Your task is to return exactly the lines that run from the one containing "Kosmetyki personalizowane do" through the end of the listing below, without any pictures.

━━━ Entries shown ━━━

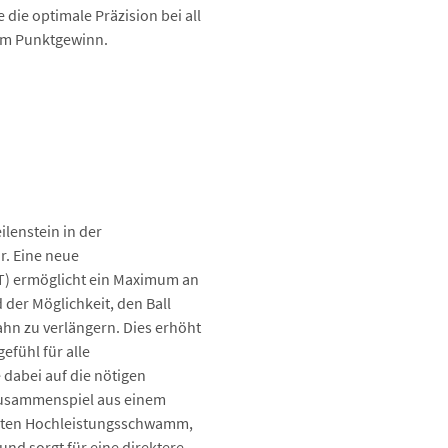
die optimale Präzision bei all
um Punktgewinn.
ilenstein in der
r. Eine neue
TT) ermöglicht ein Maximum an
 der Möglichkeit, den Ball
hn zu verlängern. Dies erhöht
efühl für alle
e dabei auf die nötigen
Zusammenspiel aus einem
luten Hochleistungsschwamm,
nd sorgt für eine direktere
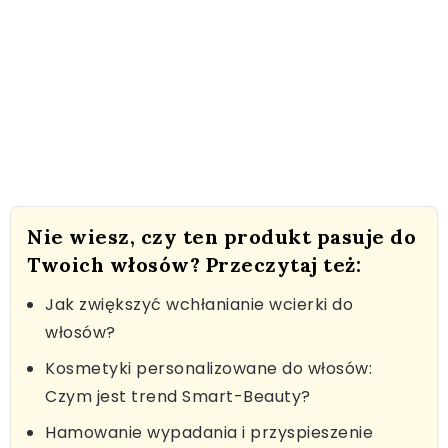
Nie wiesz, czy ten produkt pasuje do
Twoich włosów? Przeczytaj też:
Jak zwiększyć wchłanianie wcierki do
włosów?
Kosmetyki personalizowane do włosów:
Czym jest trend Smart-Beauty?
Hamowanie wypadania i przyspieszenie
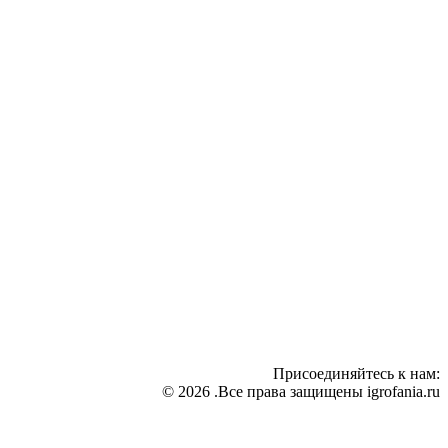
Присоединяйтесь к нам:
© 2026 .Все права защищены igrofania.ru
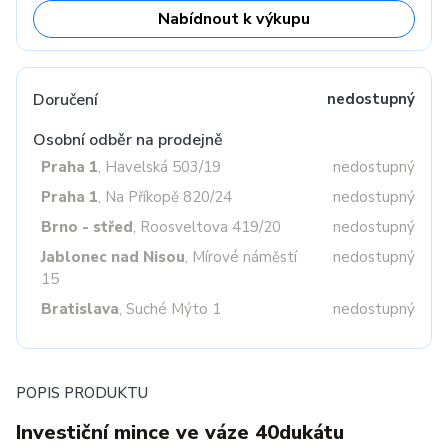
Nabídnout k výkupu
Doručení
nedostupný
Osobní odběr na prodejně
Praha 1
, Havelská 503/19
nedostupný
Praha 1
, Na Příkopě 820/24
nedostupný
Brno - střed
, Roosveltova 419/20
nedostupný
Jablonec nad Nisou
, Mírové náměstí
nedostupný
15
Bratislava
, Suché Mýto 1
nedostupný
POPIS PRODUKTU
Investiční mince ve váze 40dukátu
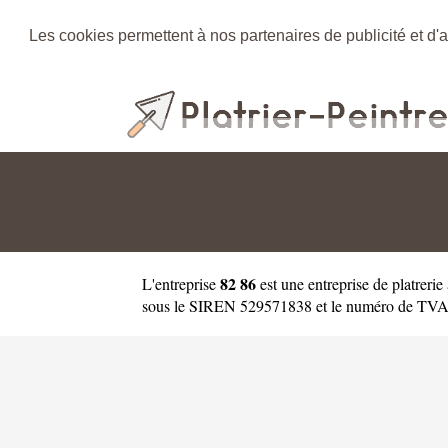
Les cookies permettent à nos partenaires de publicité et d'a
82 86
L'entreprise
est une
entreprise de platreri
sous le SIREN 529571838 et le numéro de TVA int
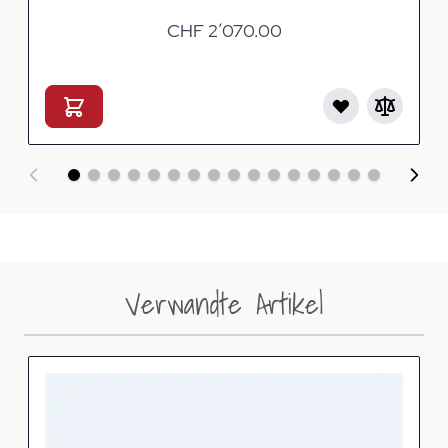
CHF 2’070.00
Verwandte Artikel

━━━

- Written answer -
Kosmetyki personalizowane do włosów:
Czym jest trend Smart-Beauty?
Hamowanie wypadania i przyspieszenie
Присоединяйтесь к нам:
© 2026 .Все права защищены igrofania.ru
Nabídnout k výkupu
Doručení
nedostupný
Osobní odběr na prodejně
Praha 1
, Havelská 503/19
nedostupný
Praha 1
, Na Příkopě 820/24
nedostupný
Brno - střed
, Roosveltova 419/20
nedostupný
Jablonec nad Nisou
, Mírové náměstí
nedostupný
15
Bratislava
, Suché Mýto 1
nedostupný
POPIS PRODUKTU
Investiční mince ve váze 40dukátu
Les cookies permettent à nos partenaires de publicité et d'a
82 86
L'entreprise
est une
entreprise de platreri
sous le SIREN 529571838 et le numéro de TVA int
CHF 2’070.00
Verwandte Artikel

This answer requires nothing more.